The World Summit on the Information Society (WSIS) has helped to foster
discussion worldwide on the need for unhindered and equal access to the
means of communication and information content. The importance of information
arising from high quality research in the humanities and the sciences
has not, however, been sufficiently emphasized during the Summit. It has
not emphasized the central role played by researchers in producing information,
in promoting a better understanding of media and ICT systems and their
content and functions, and in developing culturally relevant content and
fostering communication in support of the attainment of inclusive and
people-centred Knowledge Societies.
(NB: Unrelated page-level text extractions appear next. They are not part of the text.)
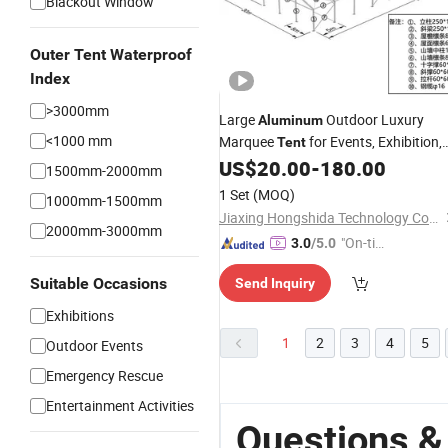
Blackout Window
Outer Tent Waterproof
Index
>3000mm
Large
Outdoor Luxury
Aluminum
<1000 mm
Marquee
for Events, Exhibition,
Tent
Storage and Trade Show 
US$
20.00
-
180.00
Warehouse
1500mm-2000mm
Factory Price
1 Set
(MOQ)
1000mm-1500mm
Jiaxing Hongshida Technology Co., Ltd.
2000mm-3000mm
"On-tim
3.0
/5.0
e Delive
Suitable Occasions
Send Inquiry
ry"
Exhibitions
1
2
3
4
5
Outdoor Events
Emergency Rescue
Entertainment Activities
Questions 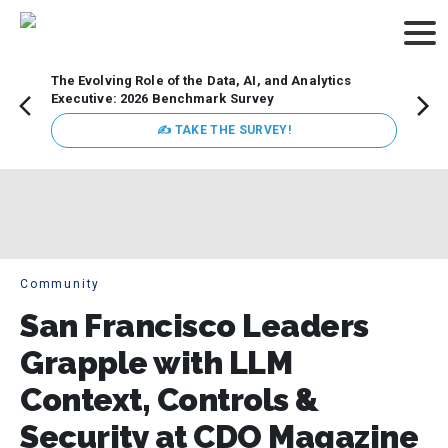
The Evolving Role of the Data, AI, and Analytics
Webin
Executive: 2026 Benchmark Survey
Data 
discus
✍ TAKE THE SURVEY!
practi
market
busin
Community
San Francisco Leaders
Grapple with LLM
Context, Controls &
Security at CDO Magazine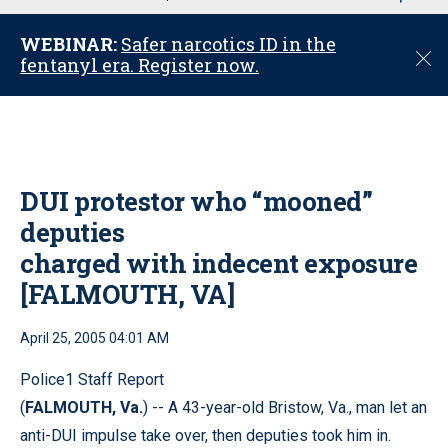
u
WEBINAR:
Safer narcotics ID in the
C
fentanyl era. Register now.
l
o
s
e
DUI protestor who “mooned”
deputies
charged with indecent exposure
[FALMOUTH, VA]
April 25, 2005 04:01 AM
Police1 Staff Report
(
FALMOUTH, Va.
) -- A 43-year-old Bristow, Va., man let an
anti-DUI impulse take over, then deputies took him in.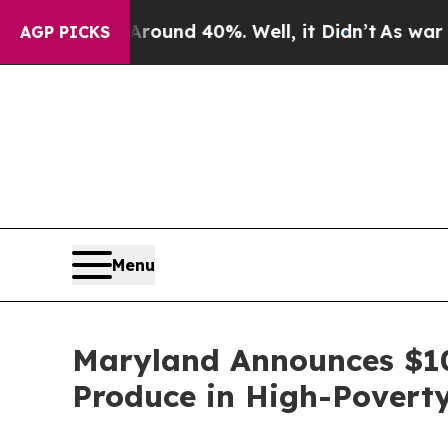
Floor Around 40%. Well, it Didn’t
As war With I
AGP PICKS
Menu
Maryland Announces $10 
Produce in High-Povert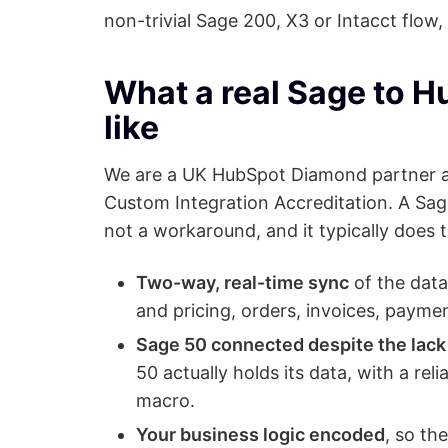
non-trivial Sage 200, X3 or Intacct flow, 
What a real Sage to H
like
We are a UK HubSpot Diamond partner an
Custom Integration Accreditation. A Sage
not a workaround, and it typically does t
Two-way, real-time sync
of the data
and pricing, orders, invoices, paymen
Sage 50 connected despite the lack 
50 actually holds its data, with a rel
macro.
Your business logic encoded
, so th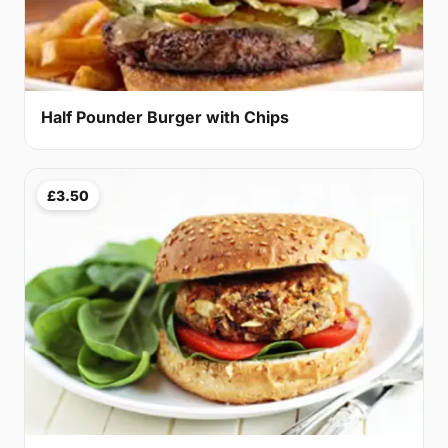
Half Pounder Burger with Chips
£3.50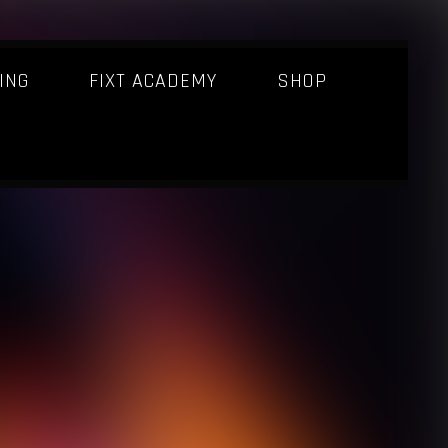
ING
FIXT ACADEMY
SHOP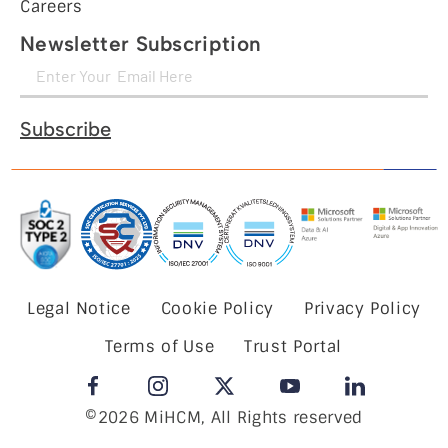
Careers
Newsletter Subscription
Subscribe
Legal Notice
Cookie Policy
Privacy Policy
Terms of Use
Trust Portal
©2026 MiHCM, All Rights reserved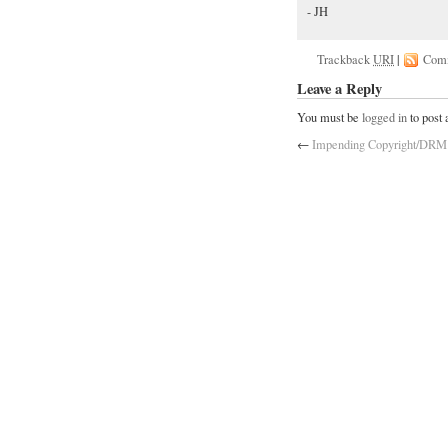
- JH
Trackback
URI
|
Com
Leave a Reply
You must be
logged in
to post
←
Impending Copyright/DRM 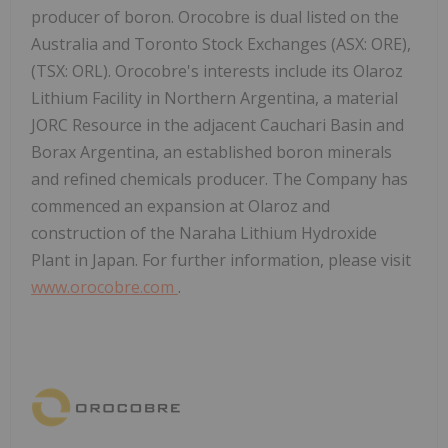
producer of boron. Orocobre is dual listed on the
Australia and Toronto Stock Exchanges (ASX: ORE),
(TSX: ORL). Orocobre's interests include its Olaroz
Lithium Facility in Northern Argentina, a material
JORC Resource in the adjacent Cauchari Basin and
Borax Argentina, an established boron minerals
and refined chemicals producer. The Company has
commenced an expansion at Olaroz and
construction of the Naraha Lithium Hydroxide
Plant in Japan. For further information, please visit
www.orocobre.com
.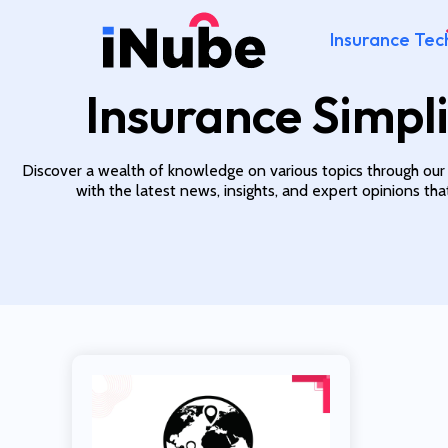
Insurance Tec
Insurance Simpli
Discover a wealth of knowledge on various topics through our
with the latest news, insights, and expert opinions th
Read More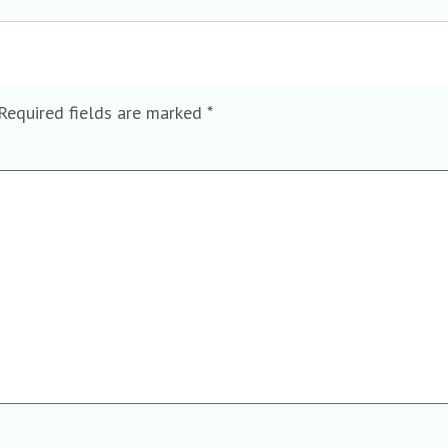
Required fields are marked
*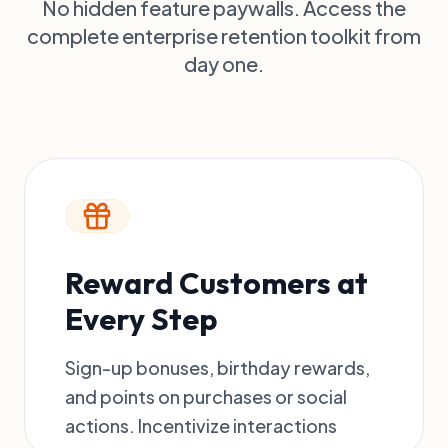
No hidden feature paywalls. Access the
(Slider)
Discounts
Edit
complete enterprise retention toolkit from
Every 100
day one.
points = ₹5.00
Reward Customers at
Every Step
Sign-up bonuses, birthday rewards,
and points on purchases or social
actions. Incentivize interactions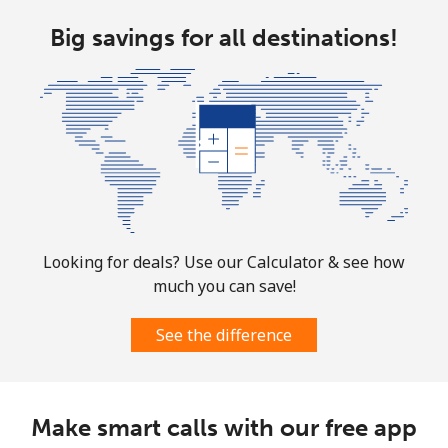
Big savings for all destinations!
Looking for deals? Use our Calculator & see how
much you can save!
See the difference
Make smart calls with our free app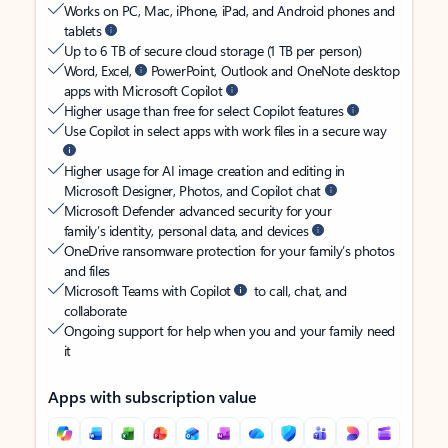
Works on PC, Mac, iPhone, iPad, and Android phones and
tablets
Up to 6 TB of secure cloud storage (1 TB per person)
Word, Excel,
PowerPoint, Outlook and OneNote desktop
apps with Microsoft Copilot
Higher usage than free for select Copilot features
Use Copilot in select apps with work files in a secure way
Higher usage for AI image creation and editing in
Microsoft Designer, Photos, and Copilot chat
Microsoft Defender advanced security for your
family’s identity, personal data, and devices
OneDrive ransomware protection for your family’s photos
and files
Microsoft Teams with Copilot
to call, chat, and
collaborate
Ongoing support for help when you and your family need
it
Apps with subscription value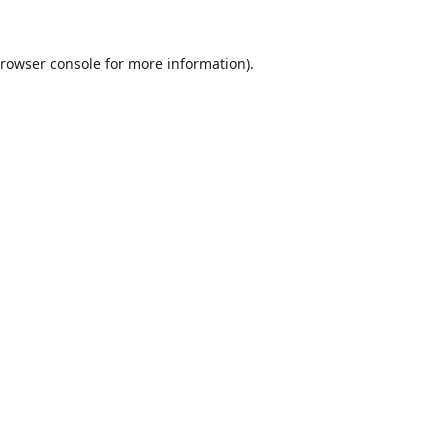
rowser console
for more information).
Therefore, the International Association
for Media and Communications Research (IAMCR) calls upon researchers worldwide
to subscribe to the following Researchers' Charter principles and recommendations
for action:
Charter Principles:
1. Researchers worldwide constitute a community of scholars that is
central to the development of societies in which knowledge, information
and culture are produced and appropriated in the service of humankind
and in which researchers are entitled to seek, retrieve, receive and distribute
information freely, regardless of geographical borders and the medium
used, supported by information exchange enabled by ICTs;
2. Researchers¹ work should be conducted in working conditions
which acknowledge that research is crucial to knowledge production and
intellectual development and that researchers¹ contributions to knowledge
are significant in achieving a better understanding among peoples, cultures
and disciplinary traditions;
3. Researchers should be entitled to intellectual freedom and to transparent
evaluation of their results by independent, legitimate public bodies;
to express themselves as freely as possible without censorship or curtailment
of the distribution of their intellectual outputs using all media and
ICTs so as to maintain and expand the global public domain of research
and to foster the capacity to contribute to cultural diversity, as well
as to ensure informed participation by all citizens in social, cultural
and economic activities, thereby promoting a democratic environment at
all levels and in all contexts;
4. The results of publicly funded research should remain in the public
domain so as to support the development, education and welfare of the
general population; public archives, libraries, repositories of content
and other Internet and information services worldwide should be accessible
to researchers without barriers to access;
5. The universal free exchange among researchers of intellectual work
should be regarded as being of critical importance to maintaining a democratic
order; it is integral to capacity building for equitable development,
to overcoming differences in gender and training, particularly with respect
to women and junior researchers especially in developing countries, and
in accessing other resources essential for development; it must be regarded
as a common good and nurtured as a participatory and collective process
involving a network of distributed intellectual work that contributes
to lifelong capacity-building in all realms of human activity;
6. Culturally appropriate learning and research practices should be
developed to foster community-based self-supporting systems of research;
to promote open, collaborative and self-organizing publishing models and
software development methods that are accessible to researchers and available
in not-for-profit databases, libraries and archives; thereby supporting
researchers as content producers and as active participants in the open
access paradigm of knowledge creation and exchange, as outlined in various
initiatives.[1]
Implementing the Charter:
a. IAMCR invites all researchers, including educators and computer and
information science professionals, to adhere to the above principles,
by signing this Charter.
b. IAMCR invites researchers to strengthen opportunities for cooperation
and exchange and to foster communication with all sectors of society with
the aim of promoting greater understanding of the role and relevance of
research and knowledge and their wide dissemination in society, by mobilizing
decision makers worldwide to develop clear policies to implement the above
principles.
c. IAMCR recommends the establishment of an independent internationalResearchers¹
Complaints body where researchers can lodge complaints about violations
of the above principles and receive an unbiased hearing; such a body should
have a mandate to make cases public and to publicise university administrations
and governments that violate these principles.
Signing this Charter:
IAMCR invites the world's leading bodies that support these principles
and individuals to sign this Charter at http://www.PetitionOnline.com/iamcr/
and to disseminate this Charter widely.
Contact: divina.frau-meigs@univ-paris3.fr
[1] Budapest
Open Access Initiative, Berlin
Declaration, Creative Commons,
Open Courseware Initiative,
IFLA Internet Manifesto,
etc.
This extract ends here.